Between 2005 and 2013, Fanego served as editor-in-chief of the Societas Linguistica Europaea's journal Folia Linguistica. In 2017 she was elected member of the Academia Europaea. In 2018 she was the recipient of a double festschrift containing contributions by David Denison and Raymond Hickey among many others.

==Research==
Fanego's research has focused on the history of English, with a special focus on syntax, Early Modern English, and the language of Shakespeare. She was an early adopter of corpus-linguistic methods in historical linguistics, with research interests in corpus design, compilation and types as well as corpus-based studies of grammatical variation. Her work on the development of the English gerund is widely cited. She has further research interests in the morphosyntax of contemporary English, grammaticalization, discourse analysis, cognitive linguistics, and construction grammar.

==Selected publications==
- Fanego, Teresa. 1990. Finite complement clauses in Shakespeare's English, I. Studia Neophilologica 62 (1), 3-21.
- Fanego, Teresa. 1996. The development of gerunds as objects of subject-control verbs in English (1400-1760). Diachronica 13 (1), 29–62.
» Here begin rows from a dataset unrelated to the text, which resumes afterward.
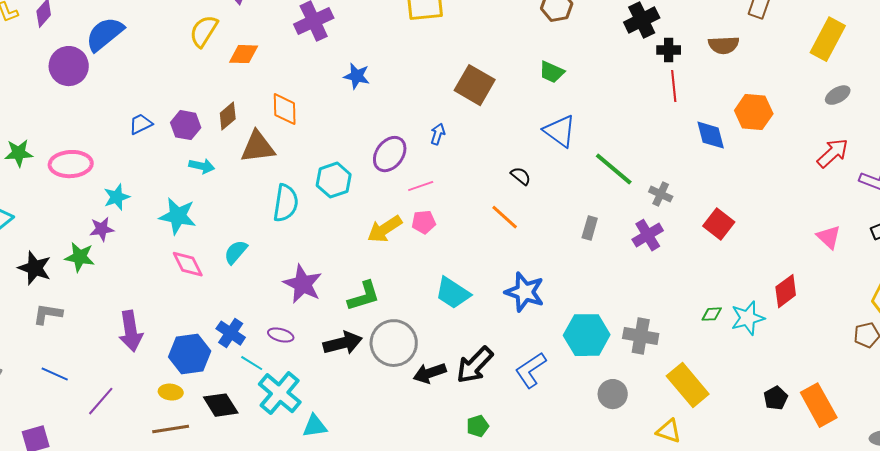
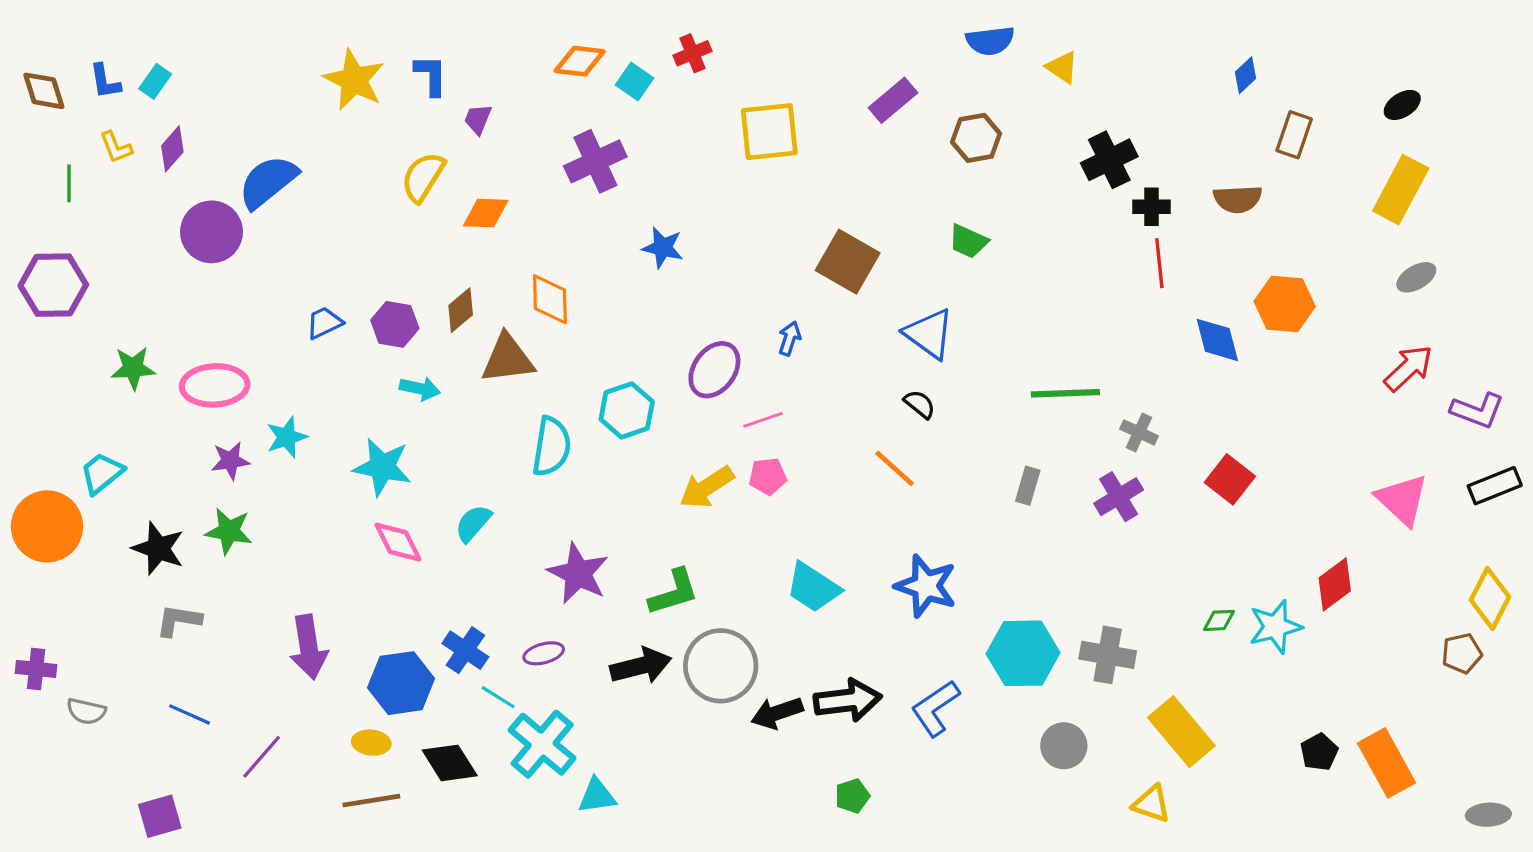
blue triangle: (560, 131) -> (929, 334), moved
green line: (614, 169) -> (1065, 393), turned -42
purple star: (102, 229) -> (230, 461), moved
pink triangle: (829, 237) -> (1402, 500), size x1.4
purple ellipse: (281, 335) -> (544, 653), turned -30
black arrow: (475, 365) -> (848, 700), turned -141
- Fanego, Teresa. 1996. The gerund in early Modern English: evidence from the Helsinki Corpus. Folia Linguistica Historica 30, 97–152.
- Fanego, Teresa. 2004. On reanalysis and actualization in syntactic change: The rise and development of English verbal gerunds. Diachronica 21 (1), 5-55.
- Fanego, Teresa. 2012. Motion events in English: The emergence and diachrony of manner salience from Old English to Late Modern English. Folia Linguistica Historica 46, 29–86.